WAWANCARA: Anggota Fraksi Partai Gerindra DPRD Provinsi Kalteng Endang Susilawatie - Foto Dok Nett

BORNEOTREND.COM, KALTENG- Dewan Perwakilan Rakyat Daerah (DPRD) Provinsi Kalimantan Tengah (Kalteng), mendesak Pemerintah Provinsi (Pemprov) Kalteng untuk segera menindaklanjuti seluruh rekomendasi Badan Pemeriksa Keuangan (BPK), termasuk kewajiban pemulihan Dana Bagi Hasil (DBH) Reboisasi senilai Rp273,03 miliar.

Anggota Fraksi Partai Gerindra DPRD Provinsi Kalteng Endang Susilawatie menegaskan, penyelesaian rekomendasi tersebut penting untuk menjaga kondisi fiskal daerah sekaligus memastikan pelaksanaan program pembangunan tidak terganggu pada tahun-tahun mendatang.

Dirinya menjelaskan, salah satu catatan BPK yang perlu segera ditindaklanjuti adalah kewajiban pemulihan DBH Reboisasi pada tahun anggaran berikutnya.
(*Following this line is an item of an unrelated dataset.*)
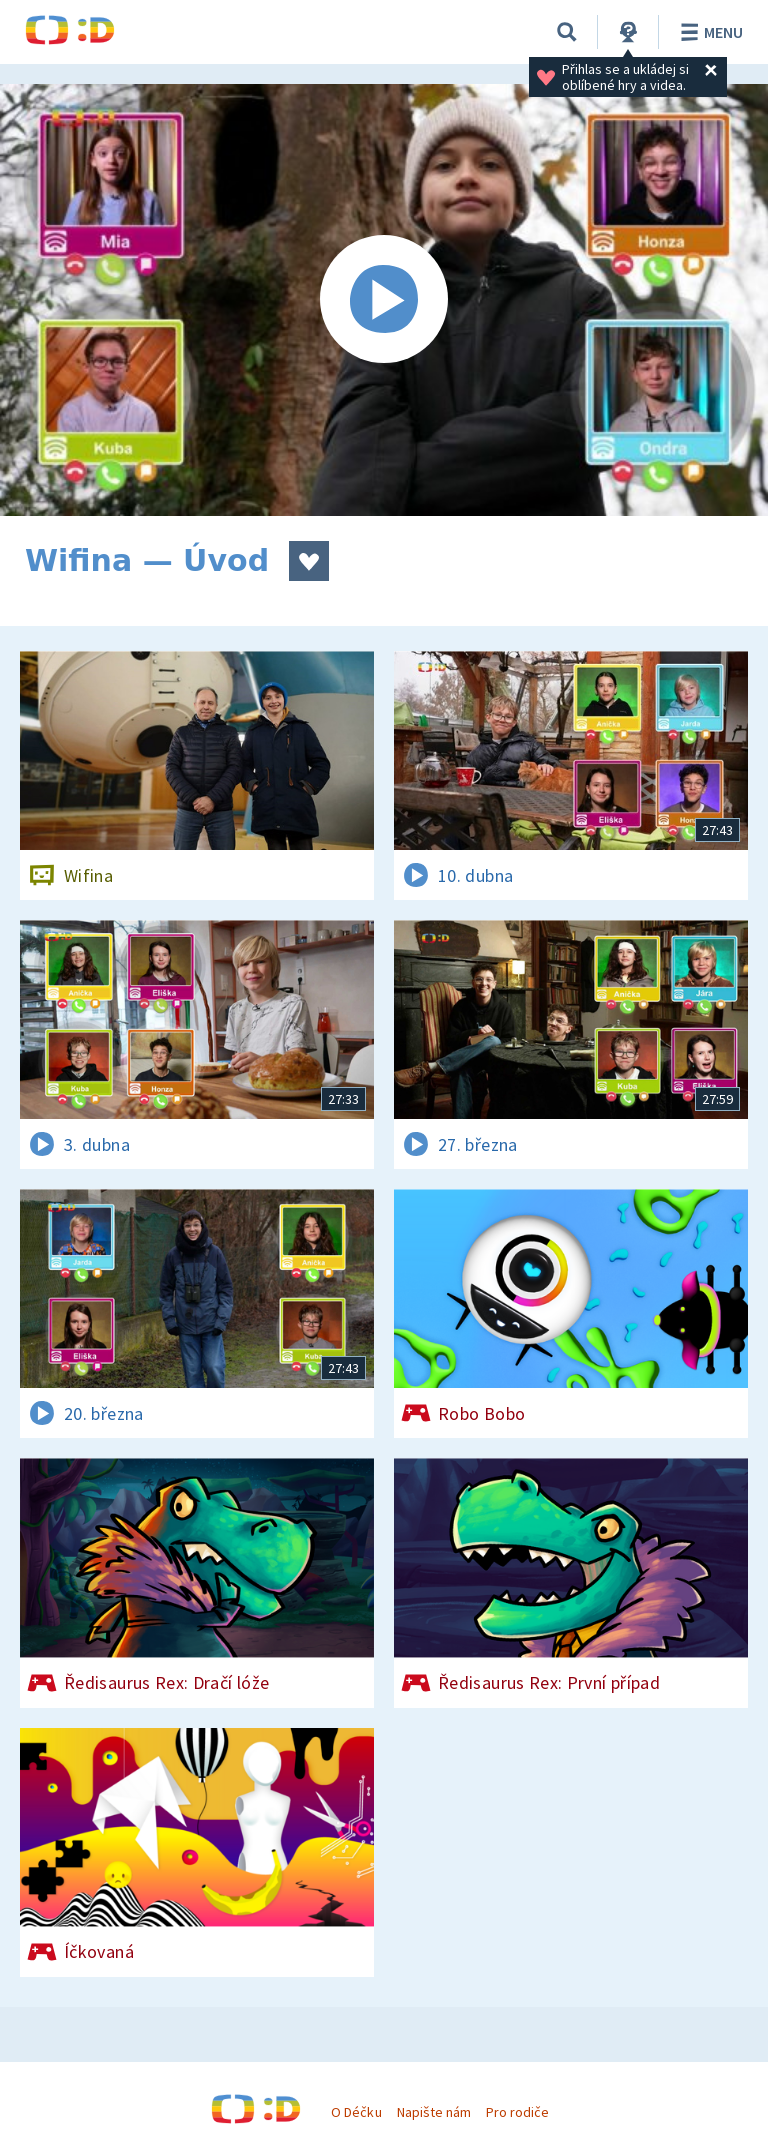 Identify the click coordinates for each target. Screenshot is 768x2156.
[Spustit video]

Langkah tersebut dinilai menjadi bagian penting dalam menjaga kesehatan keuangan daerah serta menghindari munculnya beban fiskal di masa mendatang.

"Bahwa tindak lanjut atas rekomendasi BPK tidak hanya berkaitan dengan pemenuhan aspek administratif, tetapi juga menjadi upaya memperkuat tata kelola keuangan daerah agar semakin transparan, akuntabel, dan sesuai dengan ketentuan peraturan perundang-undangan," ujarnya.


Ia mengingatkan agar kewajiban pemulihan tersebut tidak sampai memengaruhi kemampuan Pemprov Kaltang dalam membiayai berbagai program pembangunan yang telah direncanakan.

Selain itu dirinya juga menilai temuan BPK perlu dijadikan bahan evaluasi menyeluruh terhadap sistem pengendalian internal, proses perencanaan anggaran, hingga mekanisme pengelolaan kas dan setara kas di lingkungan pemerintah daerah.

Menurutnya pembenahan terhadap aspek-aspek tersebut diperlukan agar permasalahan serupa tidak kembali terjadi pada masa mendatang.

Ia juga juga menekankan bahwa opini Wajar Tanpa Pengecualian (WTP) yang diperoleh pemerintah daerah patut diapresiasi, namun tidak boleh menjadi alasan untuk mengabaikan rekomendasi yang masih harus diselesaikan.

Ia berharap seluruh rekomendasi hasil pemeriksaan BPK dapat ditindaklanjuti tepat waktu sehingga tidak menimbulkan persoalan baru dalam pengelolaan keuangan daerah.

“Penyelesaian seluruh temuan pemeriksaan merupakan bagian dari upaya menjaga kepercayaan publik sekaligus memperkuat tata kelola keuangan daerah agar pembangunan di Kalimantan Tengah dapat berjalan secara optimal dan berkelanjutan,” tutupnya.